From mboxrd@z Thu Jan  1 00:00:00 1970
Return-Path: <segher@kernel.crashing.org>
Received: from gate.crashing.org (gate.crashing.org [63.228.1.57])
	(using TLSv1 with cipher DHE-RSA-AES256-SHA (256/256 bits))
	(Client did not present a certificate)
	by ozlabs.org (Postfix) with ESMTPS id 5DD8BB7BB3
	for <linuxppc-dev@ozlabs.org>; Thu,  5 Nov 2009 11:48:52 +1100 (EST)
In-Reply-To: <280C9FF6-1C52-4856-9F60-15DA0659FC31@suse.de>
References: <1256917647-6200-1-git-send-email-agraf@suse.de>
	<1256917647-6200-15-git-send-email-agraf@suse.de>
	<A1CBD511-FF08-48BB-A8D6-9F66E20F770B@kernel.crashing.org>
	<280C9FF6-1C52-4856-9F60-15DA0659FC31@suse.de>
Mime-Version: 1.0 (Apple Message framework v753.1)
Content-Type: text/plain; charset=US-ASCII; delsp=yes; format=flowed
Message-Id: <070A7C13-92FC-482E-B72B-FDE84501E132@kernel.crashing.org>
From: Segher Boessenkool <segher@kernel.crashing.org>
Subject: Re: [PATCH 14/27] Add book3s_64 specific opcode emulation
Date: Thu, 5 Nov 2009 01:53:29 +0100
To: Alexander Graf <agraf@suse.de>
Cc: Kevin Wolf <kwolf@redhat.com>, Arnd Bergmann <arnd@arndb.de>,
	Hollis Blanchard <hollisb@us.ibm.com>,
	Marcelo Tosatti <mtosatti@redhat.com>,
	kvm-ppc <kvm-ppc@vger.kernel.org>, linuxppc-dev@ozlabs.org,
	Avi Kivity <avi@redhat.com>, kvm@vger.kernel.org,
	bphilips@suse.de, Olof Johansson <olof@lixom.net>
List-Id: Linux on PowerPC Developers Mail List <linuxppc-dev.lists.ozlabs.org>
List-Unsubscribe: <https://lists.ozlabs.org/options/linuxppc-dev>,
	<mailto:linuxppc-dev-request@lists.ozlabs.org?subject=unsubscribe>
List-Archive: <http://lists.ozlabs.org/pipermail/linuxppc-dev>
List-Post: <mailto:linuxppc-dev@lists.ozlabs.org>
List-Help: <mailto:linuxppc-dev-request@lists.ozlabs.org?subject=help>
List-Subscribe: <https://lists.ozlabs.org/listinfo/linuxppc-dev>,
	<mailto:linuxppc-dev-request@lists.ozlabs.org?subject=subscribe>

>>> +		case OP_31_XOP_EIOIO:
>>> +			break;
>>
>> Have you always executed an eieio or sync when you get here, or
>> do you just not allow direct access to I/O devices?  Other context
>> synchronising insns are not enough, they do not broadcast on the
>> bus.
>
> There is no device passthrough yet :-). It's theoretically  
> possible, but nothing for it is implemented so far.

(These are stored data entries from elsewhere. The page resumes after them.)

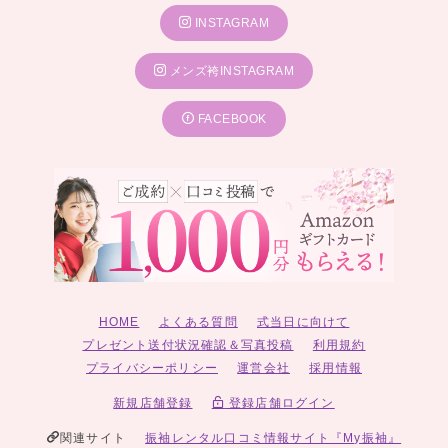
INSTAGRAM
メンズ袴INSTAGRAM
FACEBOOK
HOME
よくある質問
式当日に向けて
プレゼント送付状況確認＆写真投稿
利用規約
プライバシーポリシー
運営会社
採用情報
新規店舗登録
登録店舗ログイン
関連サイト
振袖レンタル口コミ情報サイト『My振袖』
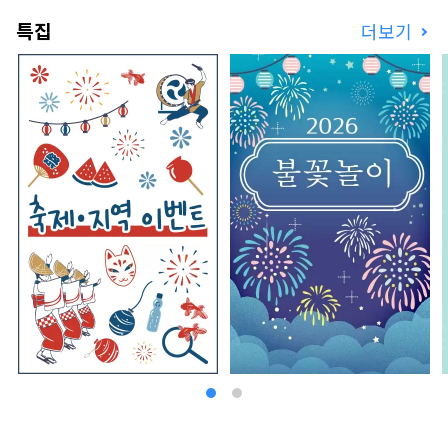
여름에 각지에서 개최되는 불꽃놀이에서의 역동적
특집
더보기
인 소리 등, 마음에 남는 소리를 만날 수 있습니다.
현내의 허브원이나 식물원에서는 사계절을 통해서,
허브나 꽃들의 상냥하고 기분 좋은 향기에 치유됩니
다. 자, 「시각・미각・촉각・청각・후각」의 오
감을 자극하는 새로운 여행을, 효고현에서 즐겨 주
세요.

You could just always do an eieio here, it's not expensive at all
compared to the emulation trap itself.

However -- eieio is a Book II insn, it will never trap anyway!

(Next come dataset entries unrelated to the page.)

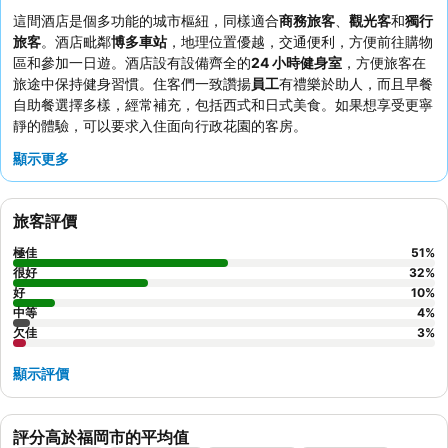
這間酒店是個多功能的城市樞紐，同樣適合
商務旅客
、
觀光客
和
獨行
旅客
。酒店毗鄰
博多車站
，地理位置優越，交通便利，方便前往購物
區和參加一日遊。酒店設有設備齊全的
24 小時健身室
，方便旅客在
旅途中保持健身習慣。住客們一致讚揚
員工
有禮樂於助人，而且早餐
自助餐選擇多樣，經常補充，包括西式和日式美食。如果想享受更寧
靜的體驗，可以要求入住面向行政花園的客房。
顯示更多
旅客評價
極佳
51
%
很好
32
%
好
10
%
中等
4
%
欠佳
3
%
顯示評價
評分高於福岡市的平均值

>>> +		case OP_31_XOP_DCBZ:
>>> +		{
>>> +			ulong rb =  vcpu->arch.gpr[get_rb(inst)];
>>> +			ulong ra = 0;
>>> +			ulong addr;
>>> +			u32 zeros[8] = { 0, 0, 0, 0, 0, 0, 0, 0 };
>>> +
>>> +			if (get_ra(inst))
>>> +				ra = vcpu->arch.gpr[get_ra(inst)];
>>> +
>>> +			addr = (ra + rb) & ~31ULL;
>>> +			if (!(vcpu->arch.msr & MSR_SF))
>>> +				addr &= 0xffffffff;
>>> +
>>> +			if (kvmppc_st(vcpu, addr, 32, zeros)) {
>>
>> DCBZ zeroes out a cache line, not 32 bytes; except on 970, where  
>> there
>> are HID bits to make it work on 32 bytes only, and an extra DCBZL  
>> insn
>> that always clears a full cache line (128 bytes).
>
> Yes. We only come here when we patched the dcbz opcodes to invalid  
> instructions

Ah yes, I forgot.  Could you rename it to OP_31_XOP_FAKE_32BIT_DCBZ
or such?

> because cache line size of target == 32.
> On 970 with MSR_HV = 0 we actually use the dcbz 32-bytes mode.
>
> Admittedly though, this could be a lot more clever.

>>> +		/* guest HID5 set can change is_dcbz32 */
>>> +		if (vcpu->arch.mmu.is_dcbz32(vcpu) &&
>>> +		    (mfmsr() & MSR_HV))
>>> +			vcpu->arch.hflags |= BOOK3S_HFLAG_DCBZ32;
>>> +		break;
>>
>> Wait, does this mean you allow other HID writes when MSR[HV] isn't
>> set?  All HIDs (and many other SPRs) cannot be read or written in
>> supervisor mode.
>
> When we're running in MSR_HV=0 mode on a 970 we can use the 32 byte  
> dcbz HID flag. So all we need to do is tell our entry/exit code to  
> set this bit.

Which patch contains that entry/exit code?

> If we're on 970 on a hypervisor or on a non-970 though we can't use  
> the HID5 bit, so we need to binary patch the opcodes.
>
> So in order to emulate real 970 behavior, we need to be able to  
> emulate that HID5 bit too! That's what this chunk of code does - it  
> basically sets us in dcbz32 mode when allowed on 970 guests.

But when MSR[HV]=0 and MSR[PR]=0, mtspr to a hypervisor resource
will not trap but be silently ignored.  Sorry for not being more clear.
...Oh.  You run your guest as MSR[PR]=1 anyway!  Tricky.


Segher